Georgetown-More than 50 of Guyana's media proprietors, editors and journalists have signed on to a voluntary Media Code of Conduct for Elections as campaigning intensifies ahead of forthcoming elections. The code had been formulated in time for last year's aborted local government poll, but both the state and private media signified their re-commitment to the code which was built on an agreement first endorsed in time for the 2001 elections. The Code also applied to elections coverage in 2006 as part of a process that involved systematic monitoring of media performance in the context of the code and the work of an Independent Media Panel comprising senior Caribbean journalists Wyvolyn Gager of Jamaica and Lennox Grant of Trinidad and Tobago.
Chairman of the Guyana Elections Commission (GECOM) told journalists assembled for a workshop on the Code Friday and yesterday, he thought the ode played a big role in the fact that the 2006 elections which saw the return of the ruling People's Progressive Party (PPP), ran smoothly and virtually without major incident. The signing, however, comes at the height of conflict involving a decision to shut down the operations of a controversial television station on the strength of regulations related to the work of an Advisory Committee on Broadcasting, over which President Bharrat Jagdeo has ministerial jurisdiction. Jagdeo is at the end of his tenure as President in keeping with a constitutional two-term limit. The closure of CNS Channel 6 for four months came into effect last Monday following allegations linked to a commentary programme that has since correspondingly become the focus of a defamation suit.

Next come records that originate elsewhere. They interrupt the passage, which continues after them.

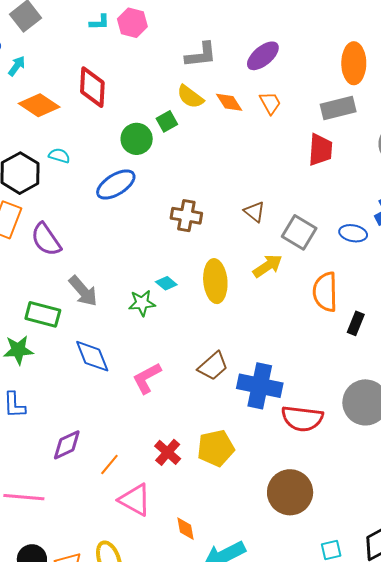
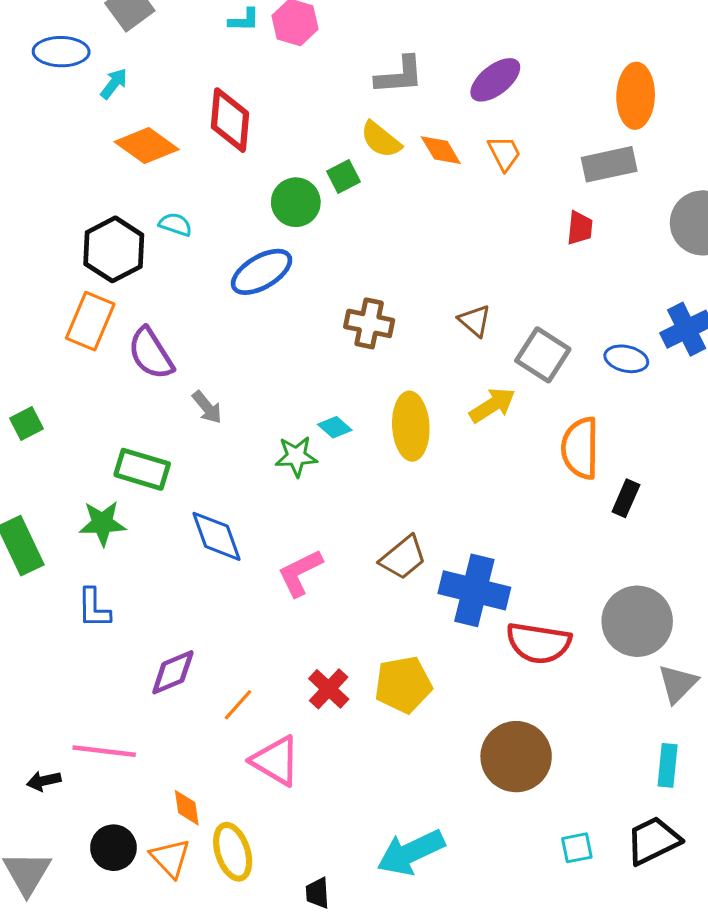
red trapezoid: (320, 150) -> (580, 228), size x0.7
gray arrow: (83, 291) -> (207, 407), moved, size x0.7
orange diamond: (185, 529) -> (187, 808), moved

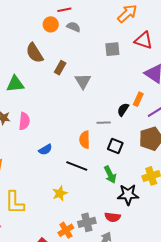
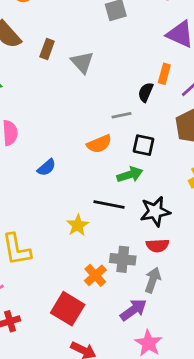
orange semicircle: (85, 140) -> (99, 144), turned -102
black line: (77, 166) -> (109, 205), moved
green arrow: (110, 175) -> (130, 175), moved, turned -72
black star: (128, 195) -> (155, 211), moved
gray cross: (87, 222) -> (123, 259), turned 30

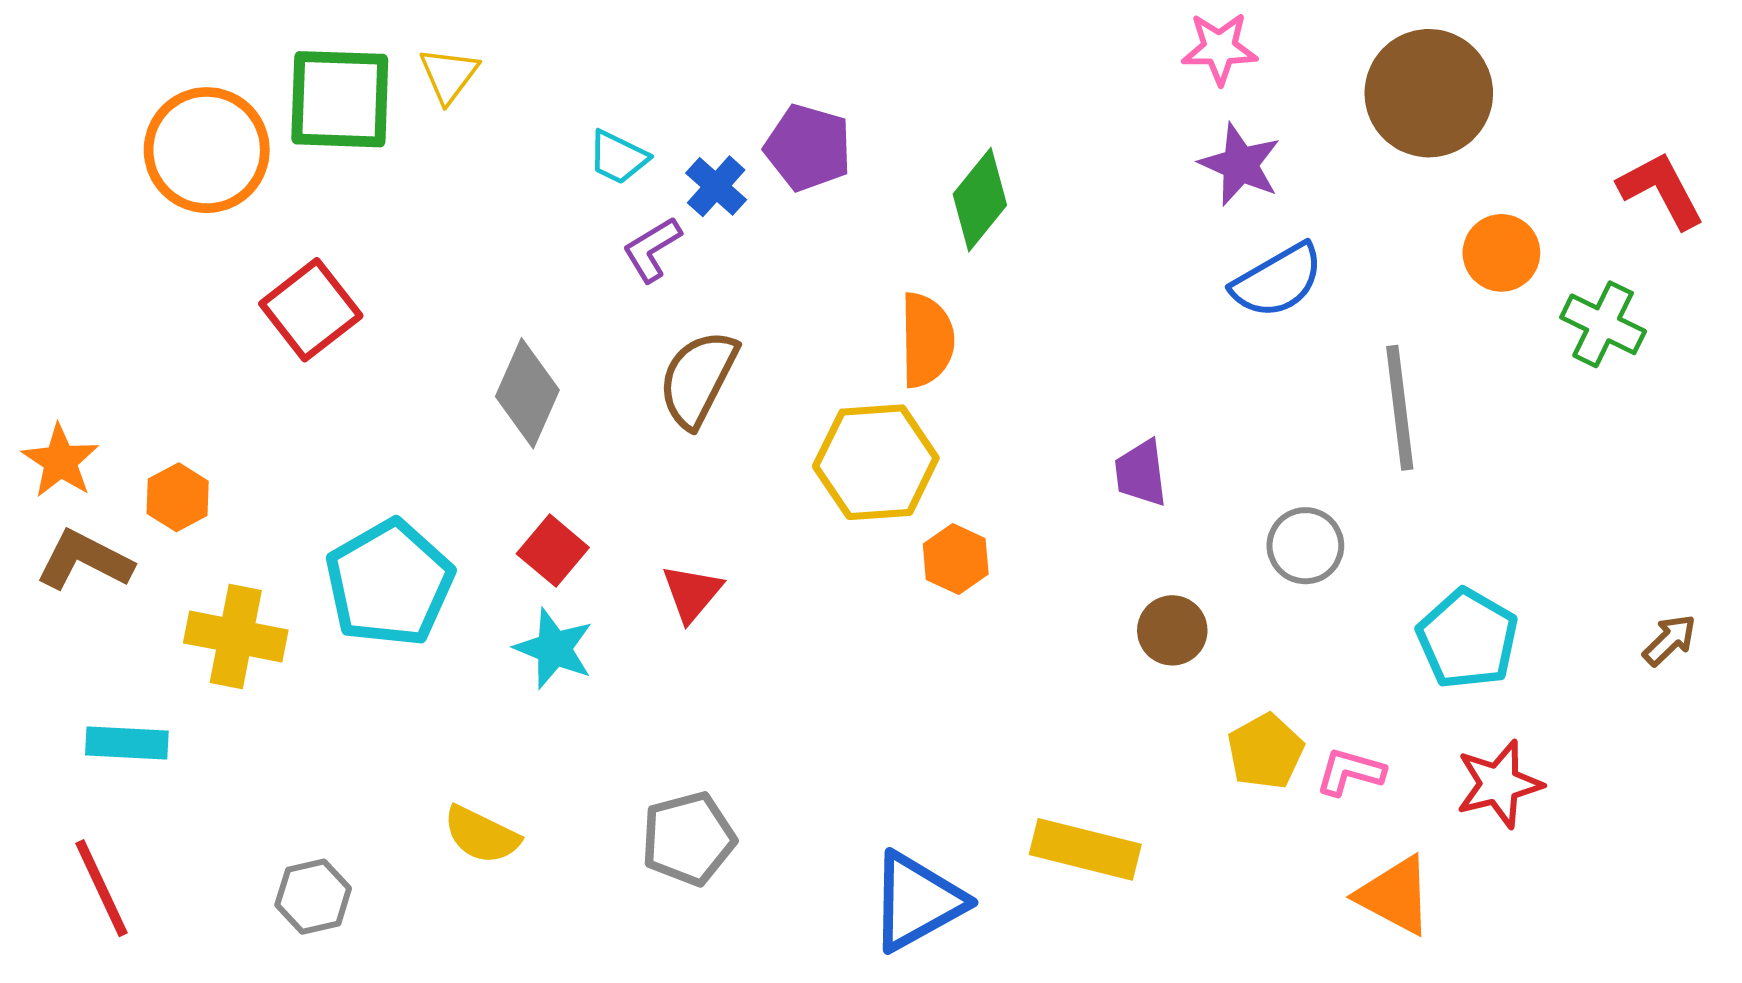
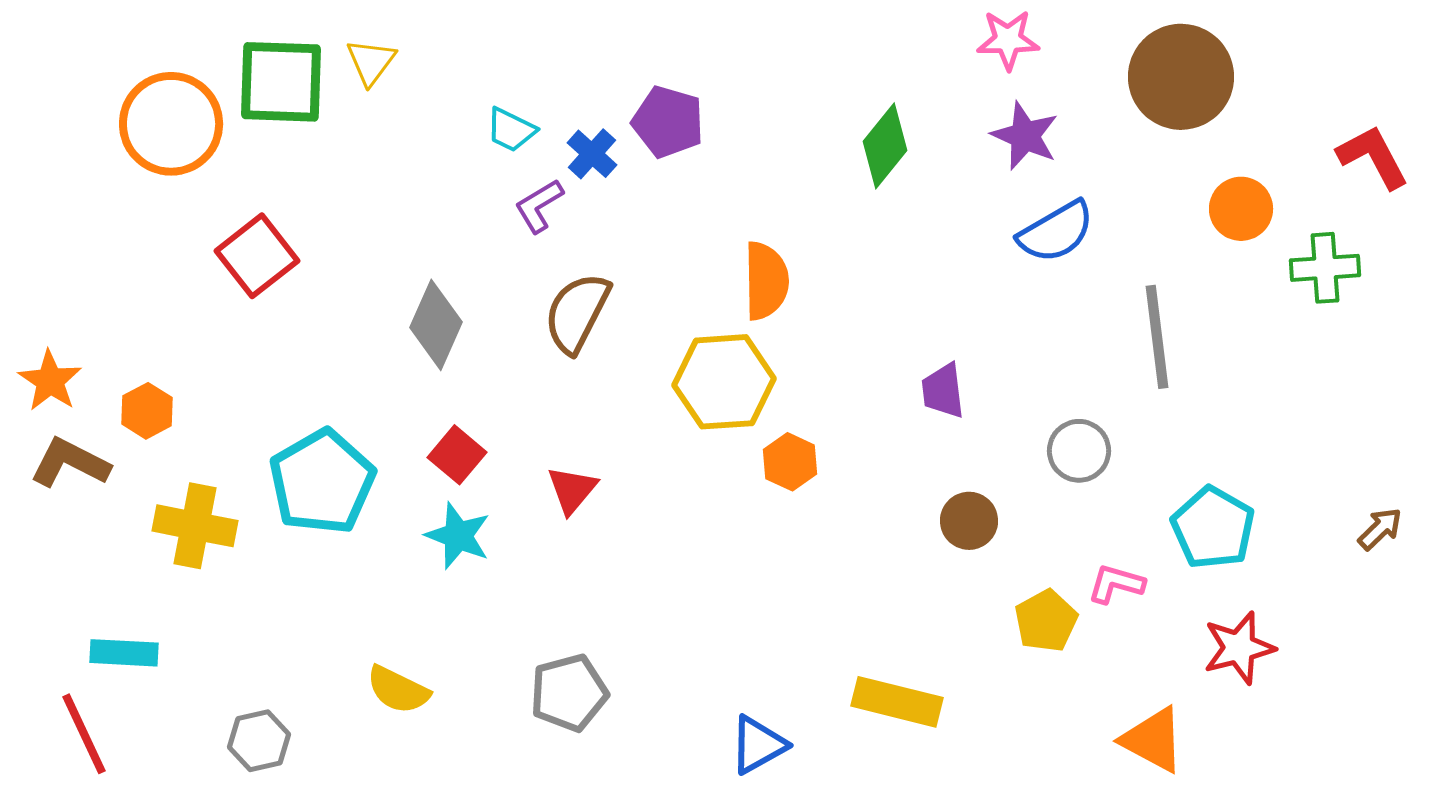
green diamond: (980, 200) -> (885, 146), moved
green cross: (1603, 324) -> (1325, 268), turned -30
cyan rectangle: (127, 743) -> (124, 653), moved
pink L-shape: (1350, 772) -> (1116, 584), moved
blue triangle: (917, 901) -> (758, 745), size x0.7

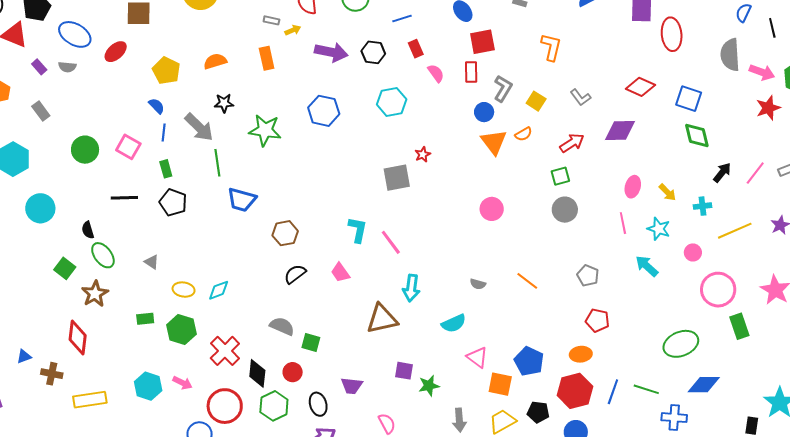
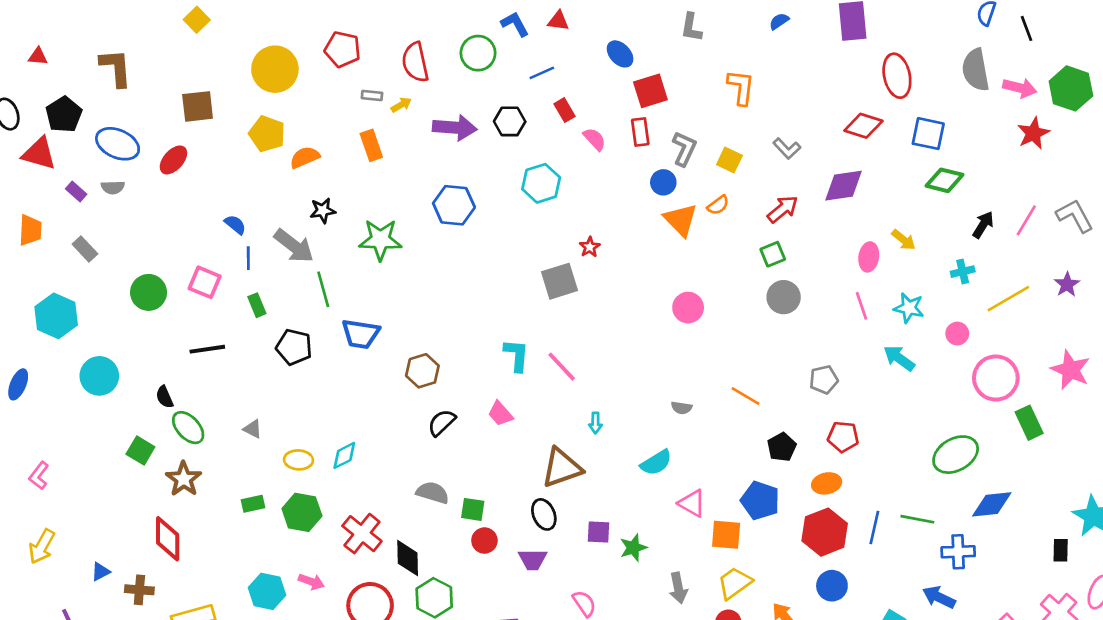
red ellipse: (672, 34) -> (897, 76), moved
yellow pentagon: (166, 71) -> (267, 134), moved
green diamond: (697, 135) -> (945, 180), turned -56
yellow arrow: (667, 192) -> (904, 240), moved
black pentagon: (173, 202) -> (294, 347), moved
gray pentagon: (588, 276) -> (824, 380), turned -30
cyan arrow: (411, 288) -> (595, 423), size x0.6
red circle: (293, 372) -> (484, 541), moved
black ellipse: (318, 404) -> (544, 514), moved
black pentagon: (538, 412) -> (782, 447), moved, turned -30

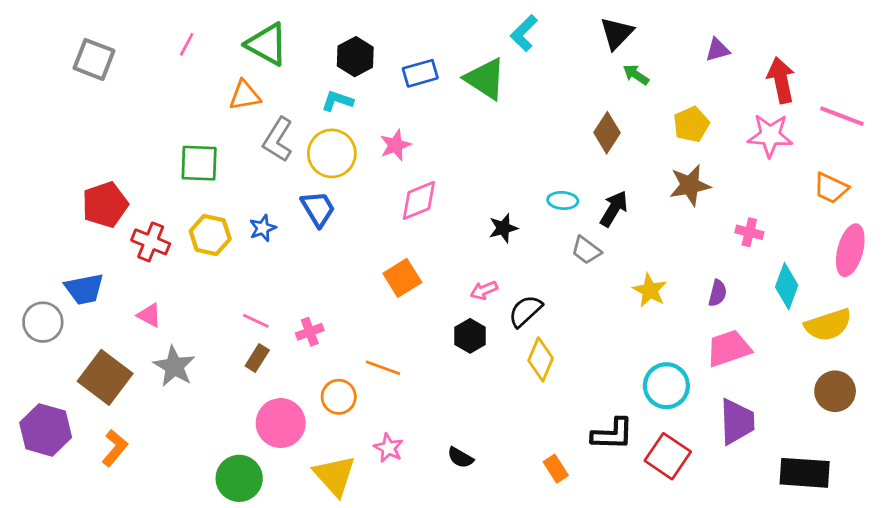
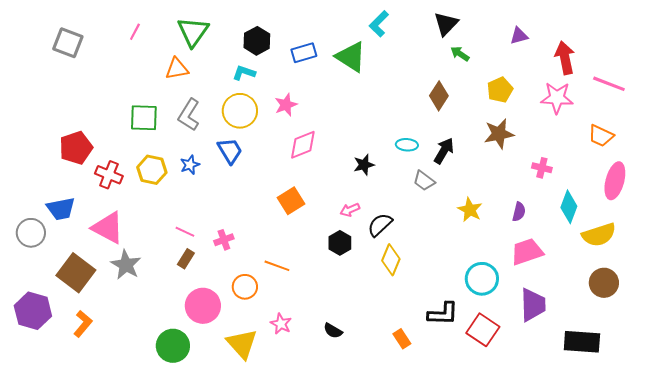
green triangle: (267, 44) -> (193, 32), turned 36
gray L-shape: (278, 140) -> (189, 115), moved
pink triangle: (149, 315) -> (108, 228), size x1.8

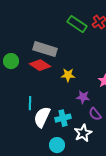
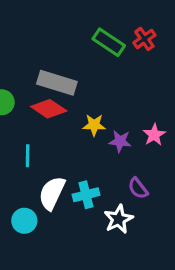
purple star: (83, 97) -> (120, 141), moved
cyan line: (30, 103) -> (28, 156), moved
cyan circle: (57, 145) -> (24, 221), moved

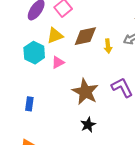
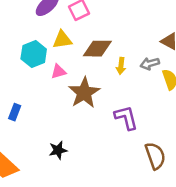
brown star: (85, 92) -> (84, 93), moved
black star: (88, 125) -> (58, 150), moved

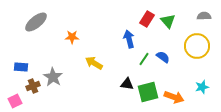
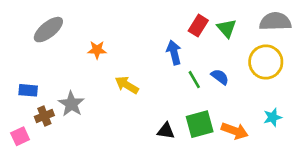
gray semicircle: (204, 16) -> (275, 21), size x1.6
green line: (144, 59) -> (194, 80), turned -64
black triangle: (127, 84) -> (166, 131), moved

CNS Channel 6 owner, CN Sharma-himself the leader of the small Justice for All political party-was among the signatories to the Code yesterday. He told Sunday Guardian the measure was imposed without regard for the plight of over 30 employees and the fact that the station was an important platform for the broadcasting of political messages from opposition parties that did not enjoy easy access to state and other media. A political rally to be staged in Georgetown today is widely expected to be the platform to be used by Jagdeo to announce the date of the election. Under the country's laws, an announcement must be made at least 32 days before election day.